**LISTED ENTRIES:**
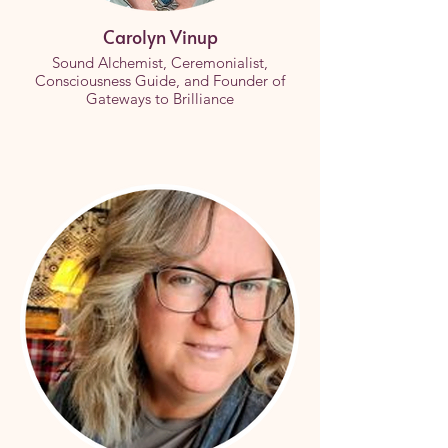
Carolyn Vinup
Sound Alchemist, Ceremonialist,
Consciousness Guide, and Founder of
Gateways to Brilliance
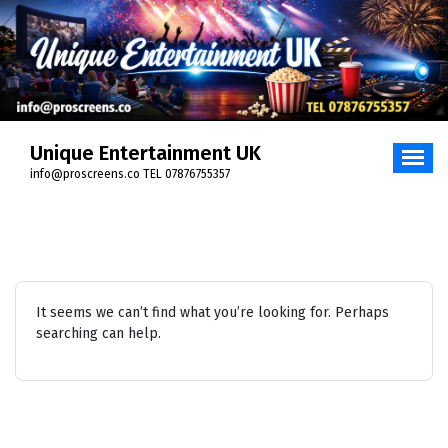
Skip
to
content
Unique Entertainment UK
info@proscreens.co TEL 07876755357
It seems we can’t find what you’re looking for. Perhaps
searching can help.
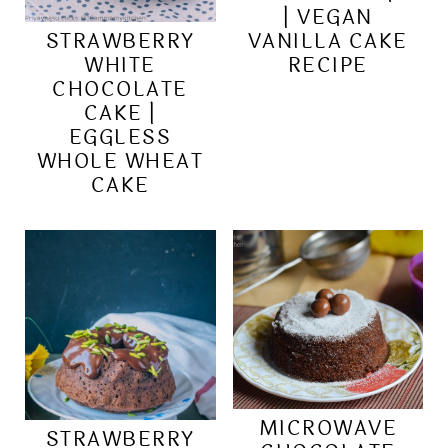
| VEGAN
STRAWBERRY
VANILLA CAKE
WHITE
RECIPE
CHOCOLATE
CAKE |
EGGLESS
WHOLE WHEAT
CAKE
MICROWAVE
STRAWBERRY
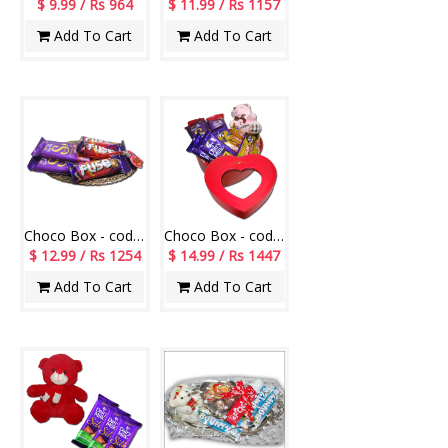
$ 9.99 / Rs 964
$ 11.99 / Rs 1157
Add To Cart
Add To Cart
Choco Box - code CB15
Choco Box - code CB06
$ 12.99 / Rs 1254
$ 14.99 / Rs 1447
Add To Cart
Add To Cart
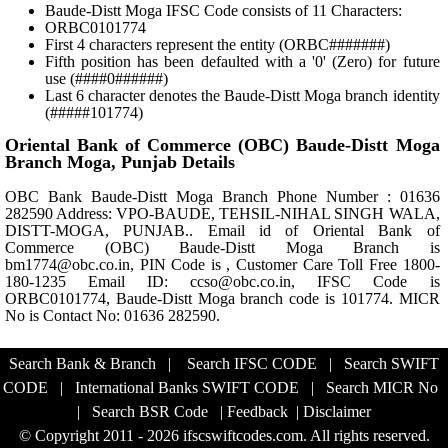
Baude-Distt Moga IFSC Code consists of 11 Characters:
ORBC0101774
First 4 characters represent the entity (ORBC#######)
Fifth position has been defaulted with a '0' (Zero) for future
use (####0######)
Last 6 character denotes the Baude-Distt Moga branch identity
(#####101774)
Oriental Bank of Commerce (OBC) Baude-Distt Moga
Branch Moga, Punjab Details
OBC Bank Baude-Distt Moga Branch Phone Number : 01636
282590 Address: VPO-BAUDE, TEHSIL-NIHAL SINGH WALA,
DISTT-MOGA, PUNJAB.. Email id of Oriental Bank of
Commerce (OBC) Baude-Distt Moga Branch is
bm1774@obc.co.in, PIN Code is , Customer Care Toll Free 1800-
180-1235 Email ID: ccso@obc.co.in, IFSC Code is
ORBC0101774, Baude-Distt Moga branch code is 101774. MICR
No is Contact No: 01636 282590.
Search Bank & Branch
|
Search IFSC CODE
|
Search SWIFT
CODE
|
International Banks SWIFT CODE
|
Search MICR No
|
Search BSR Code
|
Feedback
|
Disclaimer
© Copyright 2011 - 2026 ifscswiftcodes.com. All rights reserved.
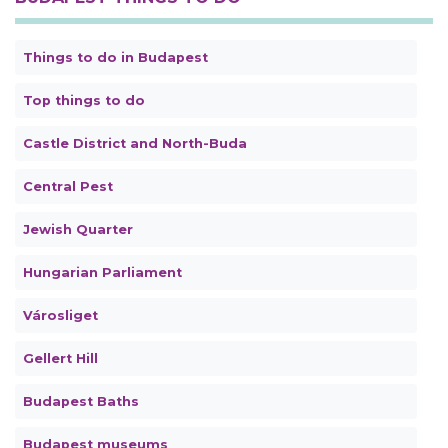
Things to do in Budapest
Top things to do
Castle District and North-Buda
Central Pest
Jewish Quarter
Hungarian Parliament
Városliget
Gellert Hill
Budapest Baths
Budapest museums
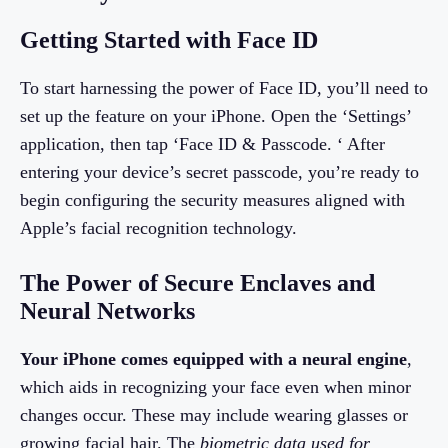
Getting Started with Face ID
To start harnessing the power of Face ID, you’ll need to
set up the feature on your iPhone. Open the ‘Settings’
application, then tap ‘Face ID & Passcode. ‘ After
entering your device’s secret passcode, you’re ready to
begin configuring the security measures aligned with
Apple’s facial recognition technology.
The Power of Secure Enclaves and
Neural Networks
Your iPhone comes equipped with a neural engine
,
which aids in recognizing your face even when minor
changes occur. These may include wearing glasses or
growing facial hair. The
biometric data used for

**ASSIGNMENT:**
Quote only what lies between the first line of the records and the line containing "180-1235 Email ID: ccso@obc.co.in, IFSC", please, including both lines and excluding images.

**COMPLETED TASK:**
Carolyn Vinup
Sound Alchemist, Ceremonialist,
Consciousness Guide, and Founder of
Gateways to Brilliance
Skip
to
content
Unique Entertainment UK
info@proscreens.co TEL 07876755357
It seems we can’t find what you’re looking for. Perhaps
searching can help.
| VEGAN
STRAWBERRY
VANILLA CAKE
WHITE
RECIPE
CHOCOLATE
CAKE |
EGGLESS
WHOLE WHEAT
CAKE
MICROWAVE
STRAWBERRY
$ 9.99 / Rs 964
$ 11.99 / Rs 1157
Add To Cart
Add To Cart
Choco Box - code CB15
Choco Box - code CB06
$ 12.99 / Rs 1254
$ 14.99 / Rs 1447
Add To Cart
Add To Cart
Baude-Distt Moga IFSC Code consists of 11 Characters:
ORBC0101774
First 4 characters represent the entity (ORBC#######)
Fifth position has been defaulted with a '0' (Zero) for future
use (####0######)
Last 6 character denotes the Baude-Distt Moga branch identity
(#####101774)
Oriental Bank of Commerce (OBC) Baude-Distt Moga
Branch Moga, Punjab Details
OBC Bank Baude-Distt Moga Branch Phone Number : 01636
282590 Address: VPO-BAUDE, TEHSIL-NIHAL SINGH WALA,
DISTT-MOGA, PUNJAB.. Email id of Oriental Bank of
Commerce (OBC) Baude-Distt Moga Branch is
bm1774@obc.co.in, PIN Code is , Customer Care Toll Free 1800-
180-1235 Email ID: ccso@obc.co.in, IFSC Code is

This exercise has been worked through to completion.